Cyltezo is the only adalimumab biosimilar to have interchangeability. Yusimry is the only biosimilar to have a deal with the Mark Cuban Cost Plus Drug Company, an online pharmacy offering generic drugs at steep discounts to their originators. Hadlima and Hyrimoz each launched with a low-concentration formulation and a high-concentration formulation.

Celltrion’s Yuflyma was the next adalimumab product to launch. The product is only available as a citrate-free, high-concentration formulation and has a wholesale acquisition cost of $3288.25 per single-use unit to administer.

The last 2 products to launch in July were Idacio and Hulio, both of which are only available as low-concentration formulations. Idacio is Fresenius Kabi’s first immunology biosimilar and is the second biosimilar from the company to launch in 2023, following Stimufend (pegfilgrastim biosimilar). Hulio was originally developed by Viatris; however, Viatris sold its entire biosimilar portfolio to Biocon Biologics and is assisting the new owner with the transition.

Market Insights and Pricing Changes

A review article offered new perspective on the growing adalimumab market and whether these new products will lead to lower costs for patients. The article highlighted the variations between products, including the citrate-concentrations, high vs low concentration, and administration device variances, as concerns.

Additionally, dual-pricing strategies to get products on formulary lists create confusion and could lead to patients experiencing higher out-of-pocket costs. The authors made several policy recommendations to ensure lower patient costs and fair market competition.

A contributor article crafted by 4 pharmacists offered advice to clinics on how they can prepare for new self-administered biosimilar products, including adalimumab biosimilars, and overcome emerging administrative challenges. The article stressed the importance of health systems equipping their teams with education materials, becoming familiar with the variances between products, and monitoring state laws.

One study evaluating the launch price associated with Amgevita, the first adalimumab biosimilar to launch in the United States, compared with the originator (Humira) found that the list prices of the biosimilar were more than double the original price of Humira.

This was in part because AbbVie, the manufacturer of Humira, has dramatically raised the price of Humira over time to maximize profits before facing market competition. This price difference between the launch prices of adalimumab biosimilars and the originator can also be seen with Yuflyma, branded Hyrimoz, Cyltezo, branded Hulio, and Idacio.

However, a study of price changes in Europe found that prices of tumor necrosis factor-α inhibitors, such as infliximab, adalimumab, and etanercept, resulted in significant price reductions after the first and second biosimilars entered the market.

Clinical Trial Results

Often, immunology biosimilars are approved by the FDA using data that evaluate that drug in patients with rheumatoid arthritis.

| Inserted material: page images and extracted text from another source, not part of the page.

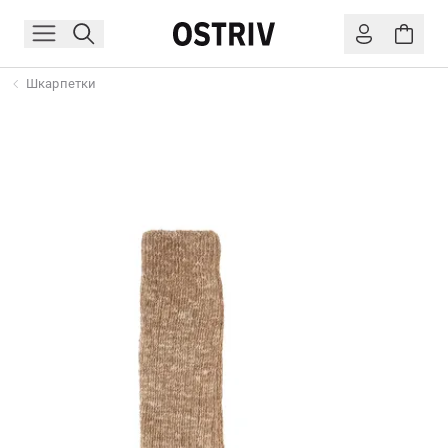
Шкарпетки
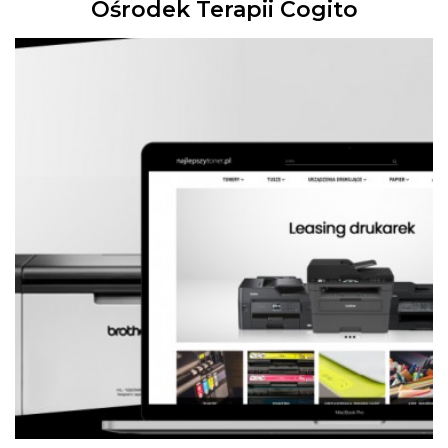
Ośrodek Terapii Cogito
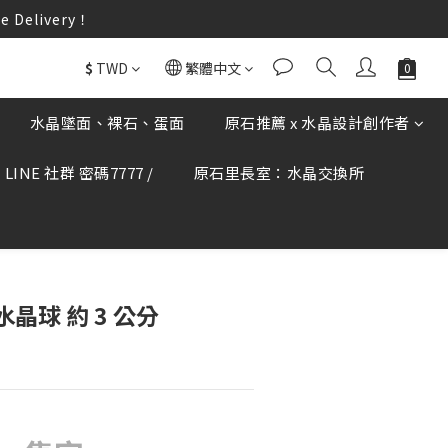
elivery！
elivery！
何疑慮可撥打165反詐騙專線查證。
$
TWD
繁體中文
elivery！
水晶墜面、裸石、蛋面
原石推薦 x 水晶設計創作者
LINE 社群 密碼7777 /
原石里長室：水晶交換所
水晶球 約 3 公分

However, a recent study assessing an infliximab biosimilar found that the product has a similar safety and efficacy profile to the originator (Remicade) in patients with inflammatory bowel disease.

Additionally, a study from India showed that an adalimumab biosimilar (Zydus) was safe and effective in patients with ankylosing spondylitis for up to 48 weeks of treatment.

Lastly, a romiplostim biosimilar was evaluated in patients with chronic immune thrombocytopenia, demonstrating the product's biosimilarity to the originator (Nplate).